Saturday, November 04, 2006

Why the Bell Curve?

There seem to be countless times in my life where I've said, "I wish I would have known that a long time ago!" or "Why didn't you say so?!?!" More specifically, I'm refering to times when key insights came, insights crucial to understanding some concept. More often than not, the insights came in the form of an example showing a great underlying truth with undeniable clarity.

As a parent who spends too much time on the road, I often find myself thinking about good examples to offer my children, in hopes of sparing them painful paths from "I don't get it!" to "Why didn't you say so?!?!" As a stab (no promises) toward such an end, I'm writing this post.

In order to understand most things, I think you have to get your empirical hands dirty. I think it's hard to gain real understanding working purely in abstract terms (if you can avoid it). The way to get your hands dirty in this particular case is by playing Yahtzee, a game I believe most people have played at one time or another in their lives.

Yahtzee consists of 5 dice. After rolling the dice, one attempts to fulfill one of several possible objectives, most of which resemble poker hands (four of a kind, three of a kind, a full house, etc.) If you've played Yahtzee, you know that the most pleasing rolls are those that reveal the most sixes, because there are a number of objectives best fulfilled with lots of sixes.

Here's a chart showing the chances of rolling 1, 2, 3, 4, 5 and 6 with a single die. If the die is fair and properly designed, the chance of each number is 1/6 (or 0.166666...). Notice that the chart is flat, which outcomes all numbers are equally likely.

Let's look at the possible sums resulting from rolling two dice. The two least likely sums are two and twelve. The reason is there's only one way to get those sums--you have to roll either 2 ones or 2 sixes. The chances of rolling either sum is 1/6 * 1/6, or 1/36. On the other hand, rolling a sum of seven is much easier, because there are so many combinations that add up to seven (1+6, 6+1, 2+5, 5+2, 3+4, 4+3).

It's important to consider the shape of the chart going from one die to the sum of two dice. The first chart was flat, with all outcomes equally probable. The second chart looks like a tent; it's triangular, high in the middle where sums are most likely and short at each end where sums are least likely.

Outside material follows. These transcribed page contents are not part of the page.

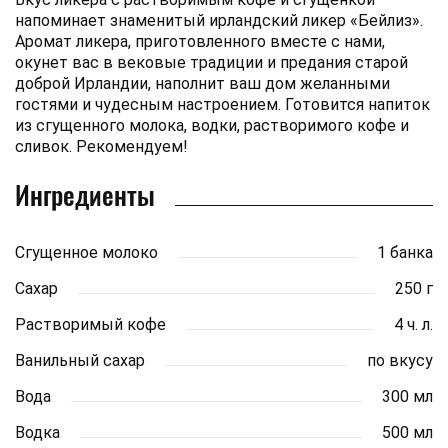
напоминает знаменитый ирландский ликер «Бейлиз».
Аромат ликера, приготовленного вместе с нами,
окунет вас в вековые традиции и предания старой
доброй Ирландии, наполнит ваш дом желанными
гостями и чудесным настроением. Готовится напиток
из сгущенного молока, водки, растворимого кофе и
сливок. Рекомендуем!
Ингредиенты
Сгущенное молоко
1 банка
Сахар
250 г
Растворимый кофе
4 ч. л.
Ванильный сахар
по вкусу
Вода
300 мл
Водка
500 мл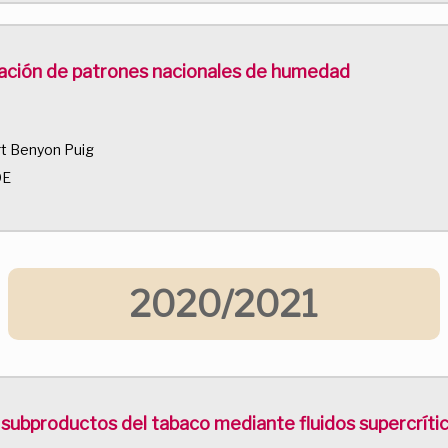
ración de patrones nacionales de humedad
rt Benyon Puig
DE
2020/2021
e subproductos del tabaco mediante fluidos supercríti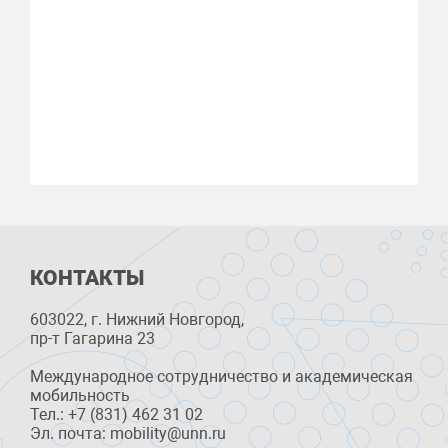
КОНТАКТЫ
603022, г. Нижний Новгород,
пр-т Гагарина 23
Международное сотрудничество и академическая
мобильность
Тел.: +7 (831) 462 31 02
Эл. почта: mobility@unn.ru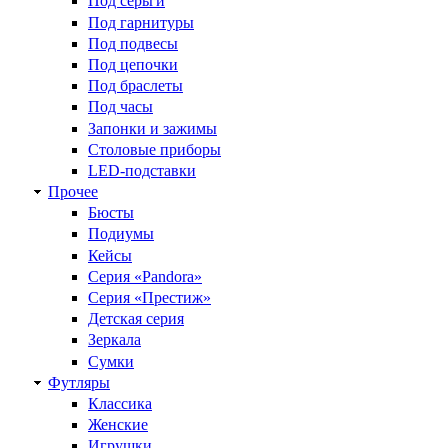
Под серьги
Под гарнитуры
Под подвесы
Под цепочки
Под браслеты
Под часы
Запонки и зажимы
Столовые приборы
LED-подставки
Прочее
Бюсты
Подиумы
Кейсы
Серия «Pandora»
Серия «Престиж»
Детская серия
Зеркала
Сумки
Футляры
Классика
Женские
Игрушки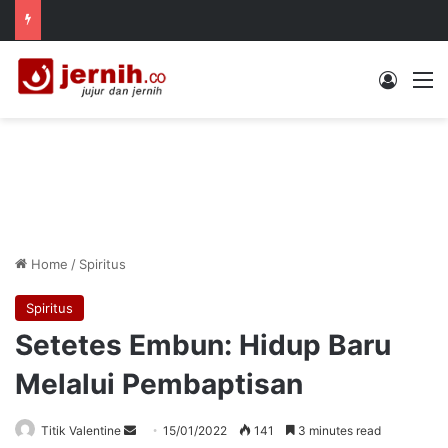
Log In
M
Home
/
Spiritus
Spiritus
Setetes Embun: Hidup Baru
Melalui Pembaptisan
Send
Titik Valentine
15/01/2022
141
3 minutes read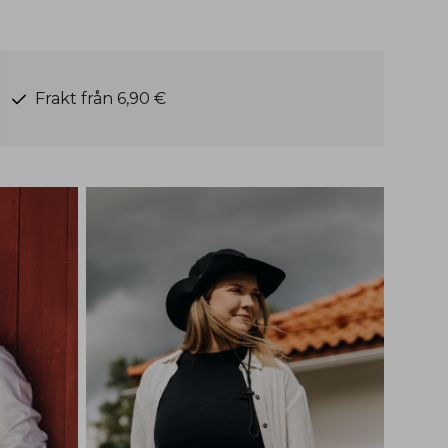
Frakt från 6,90 €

Let's move on to three dice. Again, we'll look at the possible sums of all dice and the odds of getting those sums. The smallest possible sum is 3. To get it, you need to roll 3 ones. The largest possible sum is 18, coming from three sixes. It's hard to get the extremes with three dice, the chances of rolling three ones is 1/6 * 1/6 * 1/6, or 1/216. The chances of rolling three sixes is also 1/216. On the other hand, by looking at the chart, you can infer there are many ways to roll a sum of 10 or 11. This is the peak of the chart. The chances of each roll is 1/8, a.k.a 0.125. The chances of summing to either 10 or 11 is 1/8 + 1/8 = 1/4, which is 0.25.

Once again, it's important to consider the shape of the chart. It's not flat. Nor is it as triangular as it was before. It's starting to look more like a curve. Keep watching the shape as we move on to four dice and five dice.

The next chart shows the sums possible with four dice. The lowest possible sum is now four (1+1+1+1), and the highest possible sum is twenty-four (6+6+6+6). The chances of getting either is 1/6 * 1/6 * 1/6 * 1/6, or 1/1296. Now the most likely sum is fourteen, the chances of which are just a little better than 1/10.

If you're thinking that the chart is starting to look like a bell curve, that's exactly what you should be thinking. This is one of the most important things to realize in this example.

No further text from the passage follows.